NO

Author Topic: Beginner with Unicode  (Read 3440 times)

JohnF

  • Guest
Beginner with Unicode
« on: June 15, 2014, 03:57:50 PM »
I've been struggling parsing Unicode text for a day - eventually concluded that using fgetwc and fputwc is a waste of time as they only deal with one byte each call.

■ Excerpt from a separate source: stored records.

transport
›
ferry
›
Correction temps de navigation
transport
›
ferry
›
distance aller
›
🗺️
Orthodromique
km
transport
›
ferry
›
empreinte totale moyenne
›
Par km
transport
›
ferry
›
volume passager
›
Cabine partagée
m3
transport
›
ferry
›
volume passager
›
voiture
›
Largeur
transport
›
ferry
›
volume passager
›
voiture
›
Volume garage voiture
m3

Instead I used fread and fwrite.

Code: [Select]
wchar_t c;

while ((fread(&c, 2, 1, inf)) != 0)
{
if(c == L'\n'){
fwrite(&c, 2, 1, outf);
break;
}
}
   

Plus one needs to open the stream for binary input and output.
   
Code: [Select]
inf = fopen(argv[1], "rb");
   

John

Offline frankie

  • Global Moderator
  • Member
  • *****
  • Posts: 2113
Re: Beginner with Unicode
« Reply #1 on: June 15, 2014, 06:31:35 PM »
John,
while I will eventually take a look to C standard to see if the unicode support is in standard or not, the problem is that PellesC miss the ccs for unicode support:
Code: [Select]
fopen(fp, "newfile.txt", "rt+, ccs= encoding ");
See.
"It is better to be hated for what you are than to be loved for what you are not." - Andre Gide

JohnF

  • Guest
Re: Beginner with Unicode
« Reply #2 on: June 15, 2014, 07:35:05 PM »
Frankie,

I think there is some confusion about what is actually the standard, my draft version says (C11).

================
7.29.3 Wide character input/output functions
7.29.3.1 The fgetwc function

Synopsis
#include <stdio.h>
#include <wchar.h>

wint_t fgetwc(FILE *stream);

Description
If the end-of-file indicator for the input stream pointed to by stream is not set and a next wide character is present, the fgetwc function obtains that wide character as a wchar_t converted to a wint_t and advances the associated file position indicator for the stream (if defined).
================

However, reading various pages on the net seem to suggest that fgetwc reads one byte at a time.

It does not seem sensible to me however, if you want a wide char get a wide char. :)

Again my C11 draft says that fopen is.

=================
7.21.5.3 The fopen function

Synopsis
#include <stdio.h>
FILE *fopen(const char * restrict filename, const char * restrict mode);
=================

John